From a general game performance standpoint, things aren’t typically all that great. I get it – I’m playing on a base Xbox One and that’s not going to be the optimal experience. However, I’ve also shipped games on the base Xbox One, so I’m at least familiar with the machine’s capabilities, and Wisps is not doing a good job of keeping up. There’s a lot of sections of the game that run at a stable framerate, but I’d wager that probably 20% of what I played isn’t hitting 30 FPS. If it was close, that wouldn’t be a problem, but it was noticeably not 30 fps. I wouldn’t be all that surprised if some of the sections were more around 15-20 fps. In normal traversal this was just annoying, but it was especially bad happening during the game’s signature escape sequences. In those you absolutely need performance, and having to redo sections because a framerate drop caused me to miss a jump were infuriating.

However, the worse problem was the flat out freezing that happened every few minutes. I’m not talking about hitches – I’m talking straight up 5-10 second freezes. Looking around at the Steam forums, it looks like this is similarly bad on PC if you aren’t installed on an SSD. Given that, and given the laptop drives in all models of the Xbox, I’m assuming they’re getting slammed trying to load content. It’s bad enough when it happens in just running through a level or playing a cutscene, where it’s simply annoying. However, I had it happen multiple times during a boss, where it can often guarantee a death and reset.

This was capped by a handful of crashes that were periodically setting me back, which just kinda burned any patience I had left with the game in its current state.
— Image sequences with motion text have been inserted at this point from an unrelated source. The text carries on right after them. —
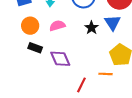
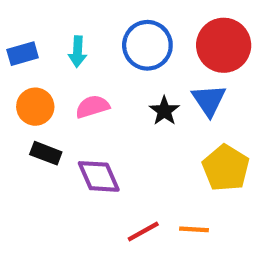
orange line: (106, 74) -> (194, 229), moved
red line: (81, 85) -> (143, 231), turned 35

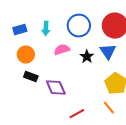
pink semicircle: (92, 107) -> (62, 50), moved
orange line: (194, 229) -> (109, 108), moved, turned 48

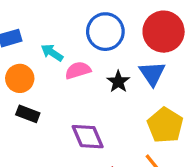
cyan arrow: (46, 29) -> (52, 53), moved, turned 120
purple diamond: (56, 88) -> (88, 137), moved

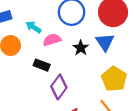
black rectangle: (28, 114) -> (42, 65), moved
purple diamond: (88, 137) -> (59, 87), turned 60

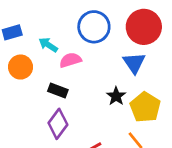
black star: (81, 48) -> (116, 96), moved
purple diamond: (59, 87) -> (58, 124), moved

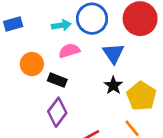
cyan arrow: (48, 45) -> (61, 25), moved, turned 138
blue triangle: (134, 63) -> (113, 53), moved
orange circle: (21, 67) -> (32, 64), moved

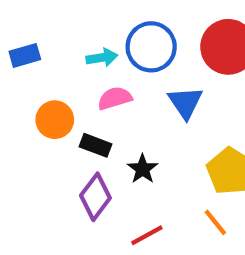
black star: (113, 85) -> (143, 169), moved

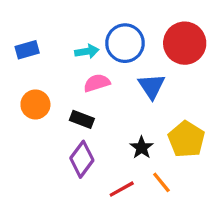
orange circle: (55, 120) -> (35, 104), moved
black star: (143, 169) -> (142, 148), moved
orange line: (215, 222) -> (161, 182), moved

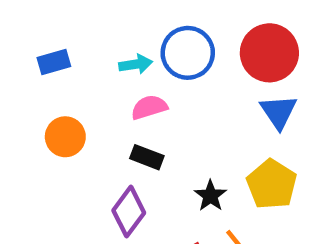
blue triangle: (152, 86) -> (278, 112), moved
black rectangle: (82, 119) -> (147, 157), moved

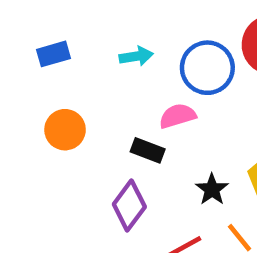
blue circle: (188, 53) -> (207, 68), moved
pink semicircle: (149, 107) -> (177, 116), moved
Being quite frank, I’m surprised the game shipped in the state it did. It would be one thing to have some spots where a patch could smooth out some lower framerate spots. It’s even more unfortunate, because the gameplay is great when it works. However, having obvious long period freezes that happen every few minutes is unforgivable. Stuff like that is what certification is supposed to suss out and prevent games from shipping with. This being a first-party Microsoft title, I’m tempted to put some of the blame on them for it. However, the developers have as much responsibility as anyone to make sure they’ve got their shit locked up. And ya, I’ve been there – sometimes you just need to get something to cert and start working on a day 0 – but things like this should also be in your day 0.

More often than not, I shelf games because I simply am not finding something in the gameplay worth moving forward on. This one is the complete opposite. The gameplay is fantastic, but the performance and stability absolutely killed my patience with this game. If they sort it out in a patch, maybe I’ll come back to this, but for now it’s just kind of a disappointment.